As I mentioned previously, in his book Life Together, Bonhoeffer mentions several ways in which Christians can serve one another, and the first is by listening. This section is so good, and so needed right now, I just want to quote the whole thing. So I will.
The first service one owes to others in the community involves listening to them. Just as our love for God begins with listening to God’s Word, the beginning of love for other Christians is learning to listen to them. God’s love for us is shown by the fact that God not only gives us God’s Word, but also lends us God’s ear. We do God’s work for our brothers and sisters when we learn to listen to them. So often Christians, especially preachers, think that their only service is always to have to “offer” something when they are together with other people. They forget that listening can be a greater service than speaking. Many people seek a sympathetic ear and do not find it among Christians, because these Christians are talking even when they should be listening. But Christians who can no longer listen to one another will soon no longer be listening to God either; they will always be talking even in the presence of God. The death of the spiritual life starts here, and in the end there is nothing left but empty spiritual chatter and clerical condescension which chokes on pious words. Those who cannot listen long and patiently will always be talking past others, and finally no longer will even notice it. Those who think their time is too precious to spend listening will never really have time for God and others, but only for themselves and for their own words and plans.

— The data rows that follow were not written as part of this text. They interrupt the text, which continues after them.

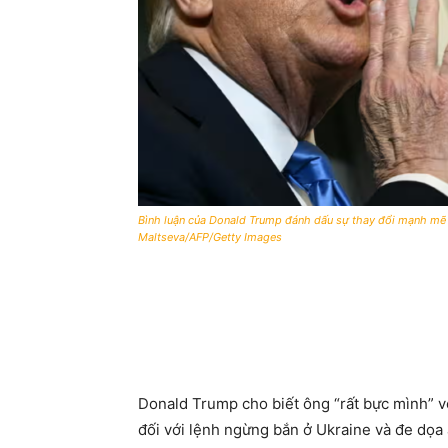
Bình luận của Donald Trump đánh dấu sự thay đổi mạnh mẽ 
Maltseva/AFP/Getty Images
Donald Trump cho biết ông “rất bực mình” vớ
đối với lệnh ngừng bắn ở Ukraine và đe dọa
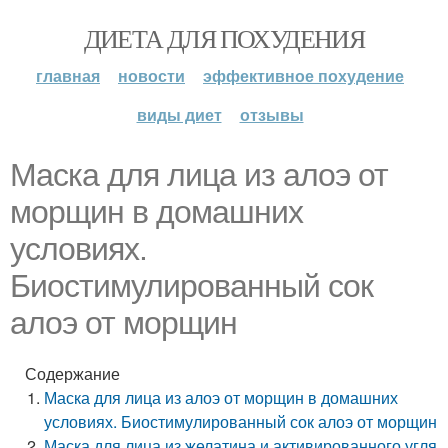
ДИЕТА ДЛЯ ПОХУДЕНИЯ
главная
новости
эффективное похудение
виды диет
отзывы
Маска для лица из алоэ от
морщин в домашних
условиях.
Биостимулированный сок
алоэ от морщин
Содержание
Маска для лица из алоэ от морщин в домашних
условиях. Биостимулированный сок алоэ от морщин
Маска для лица из желатина и активированного угля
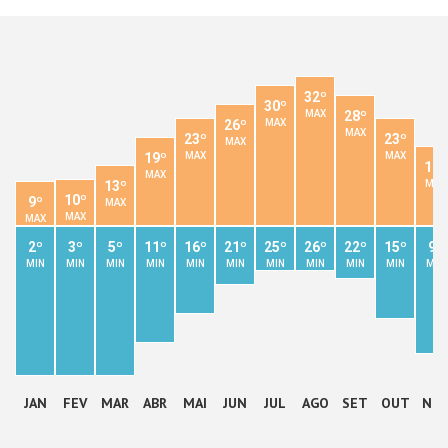
32º
30º
28º
MAX
26º
MAX
MAX
23º
23º
MAX
19º
MAX
MAX
17º
MAX
13º
MAX
10º
9º
MAX
MAX
MAX
2º
3º
5º
11º
16º
21º
25º
26º
22º
15º
9º
MIN
MIN
MIN
MIN
MIN
MIN
MIN
MIN
MIN
MIN
MIN
JAN
FEV
MAR
ABR
MAI
JUN
JUL
AGO
SET
OUT
NO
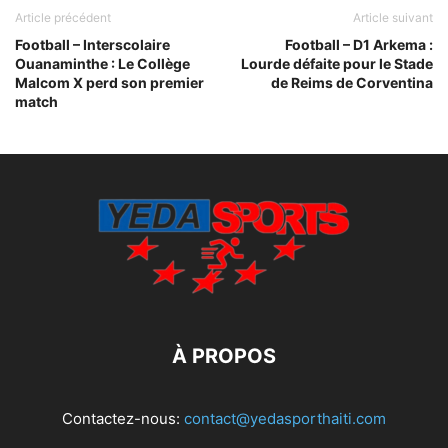
Article précédent
Article suivant
Football – Interscolaire
Football – D1 Arkema :
Ouanaminthe : Le Collège
Lourde défaite pour le Stade
Malcom X perd son premier
de Reims de Corventina
match
À PROPOS
Contactez-nous:
contact@yedasporthaiti.com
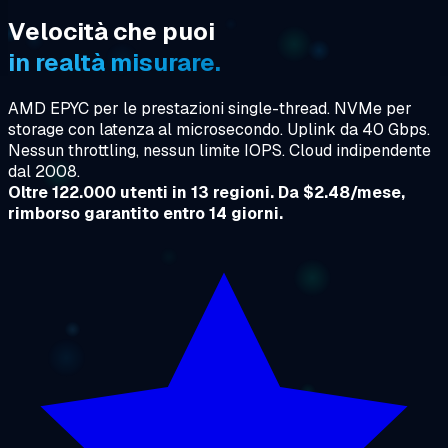
Velocità che puoi
in realtà misurare.
AMD EPYC per le prestazioni single-thread. NVMe per
storage con latenza al microsecondo. Uplink da 40 Gbps.
Nessun throttling, nessun limite IOPS. Cloud indipendente
dal 2008.
Oltre 122.000 utenti in 13 regioni. Da $2.48/mese,
rimborso garantito entro 14 giorni.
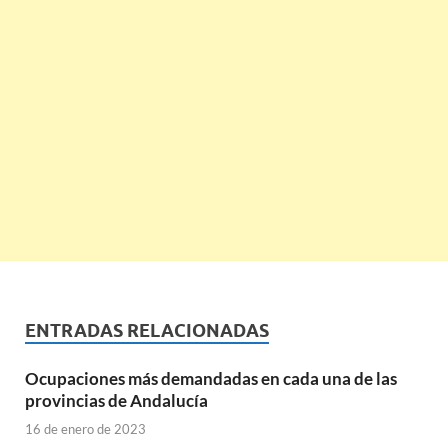
ENTRADAS RELACIONADAS
Ocupaciones más demandadas en cada una de las
provincias de Andalucía
16 de enero de 2023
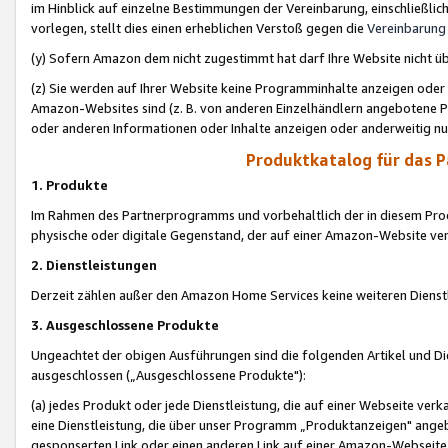
im Hinblick auf einzelne Bestimmungen der Vereinbarung, einschließlich
vorlegen, stellt dies einen erheblichen Verstoß gegen die
Vereinbarung
(y) Sofern Amazon dem nicht zugestimmt hat darf Ihre Website nicht ü
(z) Sie werden auf Ihrer Website keine Programminhalte anzeigen oder
Amazon-Websites sind (z. B. von anderen Einzelhändlern angebotene Pr
oder anderen Informationen oder Inhalte anzeigen oder anderweitig nut
Produktkatalog für das 
1. Produkte
Im Rahmen des Partnerprogramms und vorbehaltlich der in diesem Pro
physische oder digitale Gegenstand, der auf einer Amazon-Website ver
2. Dienstleistungen
Derzeit zählen außer den Amazon Home Services keine weiteren Dienst
3. Ausgeschlossene Produkte
Ungeachtet der obigen Ausführungen sind die folgenden Artikel und D
ausgeschlossen („Ausgeschlossene Produkte"):
(a) jedes Produkt oder jede Dienstleistung, die auf einer Webseite verk
eine Dienstleistung, die über unser Programm „Produktanzeigen" angeb
gesponserten Link oder einen anderen Link auf einer Amazon-Webseite ve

For Christians, pastoral care differs essentially from preaching in that here the task of listening is joined to the task of speaking the Word. There is also a kind of listening with half an ear that presumes already to know what the other person has to say. This impatient, inattentive listening really despises the other Christian and finally is only waiting to get a chance to speak and thus to get rid of the other. This sort of listening is no fulfillment of our task. And it is certain that here, too, in our attitude toward other Christians we simply see reflected our own relationship to God. It should be no surprise that we are no longer able to perform the greater service of listening that God has entrusted to us—hearing the confession of another Christian—if we refuse to lend our ear to another person on lesser subjects. The pagan world today knows something about persons who often can be helped only by having someone who will seriously listen to them. On this insight it has built its own secular form of pastoral care, which has become popular with many people, including Christians. But Christians have forgotten that the ministry of listening has been entrusted to them by the one who is indeed the greater listener and in whose work they are to participate. We should listen with the ears of God, so that we can speak the Word of God.